CDA showed this tension nicely. Human narrative could say the patient declined after his wife died, stopped eating properly, fell twice, and became afraid of bathing alone. The structured section might say fall risk. The quality measure might say intervention complete. The dashboard might say green.

Green is a very cheerful color for half a truth.

FHIR improves the mechanics. It gives us better shapes for data exchange. It helps systems talk in smaller, cleaner pieces. But FHIR does not solve meaning by itself. A beautifully structured misunderstanding is still a misunderstanding. It just travels faster and looks better in documentation.

So what should healthcare architects, engineers, analysts, informaticists, and leaders do?

First, stop pretending ethics begins after design. In healthcare, ethics is not an extra committee meeting at the end, with tea and a PDF. Ethics is inside the queue, the field, the threshold, the mapping, the alert, the workflow, the rule, the exception path.

Ask simple, rude questions early.

Who becomes visible?

Who becomes invisible?

Who waits?

Who gets interrupted?

Who gets denied?

Who carries the uncertainty?

Who gets blamed when the system is wrong?

Second, preserve provenance.
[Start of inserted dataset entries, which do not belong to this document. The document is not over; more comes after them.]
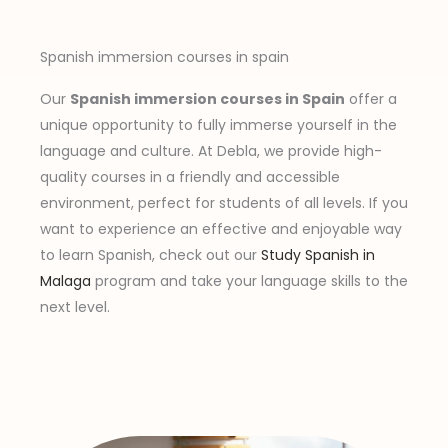
Spanish immersion courses in spain
Our
Spanish immersion courses in Spain
offer a
unique opportunity to fully immerse yourself in the
language and culture. At Debla, we provide high-
quality courses in a friendly and accessible
environment, perfect for students of all levels. If you
want to experience an effective and enjoyable way
to learn Spanish, check out our
Study Spanish in
Malaga
program and take your language skills to the
next level.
Do not merely store the fact. Store where it came from, who asserted it, when it was true, when it was recorded, what workflow produced it, and what transformations touched it. A diagnosis copied forward for billing should not be treated exactly like a fresh specialist assessment. A patient-reported allergy should not be treated exactly like a confirmed anaphylactic reaction. A late lab result should not be treated as if it existed at the moment the clinician made the decision.

Time matters.

Source matters.

Workflow matters.

Without those, the system becomes a gossiping auntie with a database.

Third, make overrides real. “Human in the loop” is one of those phrases that sounds reassuring until you ask which human and what loop. A tired clinician clicking through twelve alerts is not meaningful oversight. A nurse who knows the patient is deteriorating but cannot get the system to escalate is not empowered. An override buried under six clicks, audited suspiciously, and punished through productivity metrics is not an override. It is decorative democracy.
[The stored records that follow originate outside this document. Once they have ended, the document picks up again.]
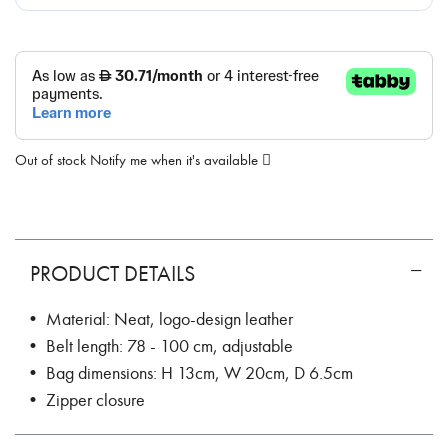
Out of stock
Notify me when it's available
PRODUCT DETAILS
• Material: Neat, logo-design leather
• Belt length: 78 - 100 cm, adjustable
• Bag dimensions: H 13cm, W 20cm, D 6.5cm
• Zipper closure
Fourth, evaluate consequences, not just model scores. AUROC may look splendid in a report. It may still produce nonsense in a clinic if it overwhelms staff, misses silent patients, worsens disparities, or shifts work to people who already have too much of it. A model can be statistically impressive and operationally foolish. This happens more often than vendors put in brochures, which is a sentence that will surprise no one who has ever attended a software demo and then used the software.

The clean solution does not exist. That is the uncomfortable part.
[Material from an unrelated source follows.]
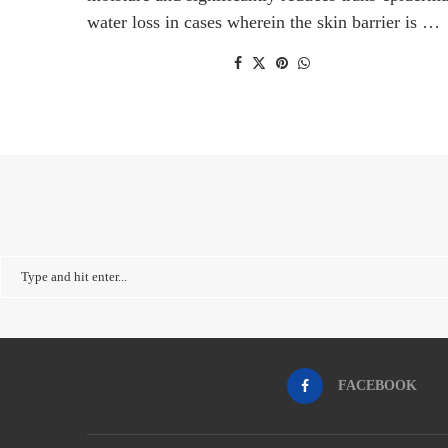
water loss in cases wherein the skin barrier is …
FACEBOOK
Legacy systems remain. Reimbursement distorts documentation. Regulation imposes categories. Vendors protect roadmaps. Hospitals protect revenue. Clinicians protect time. Patients move across fragmented systems. Interfaces carry old assumptions like old houses carry damp. One cannot simply declare a new moral architecture and watch the old one politely vanish.

Real architecture is repair under constraint.

You keep the system running.

You reduce harm.

You expose hidden tradeoffs.

You stop calling every representation problem “bad data.”

You stop pretending transport is meaning.

You stop letting dashboards turn human pain into tidy colors without asking what got lost on the way.

The trolley problem in healthcare is not a future robot deciding whom to kill. It is not a science fiction scene with chrome walls and ominous music. It is already here, in ordinary clothes.

A queue.

A score.

A rule.

A delay.

A missing field.

A green dashboard.

A denied claim.

A patient waiting.

That is the thing about the trolley. In healthcare, you often do not hear it coming.

You only notice when someone has already been moved onto the track.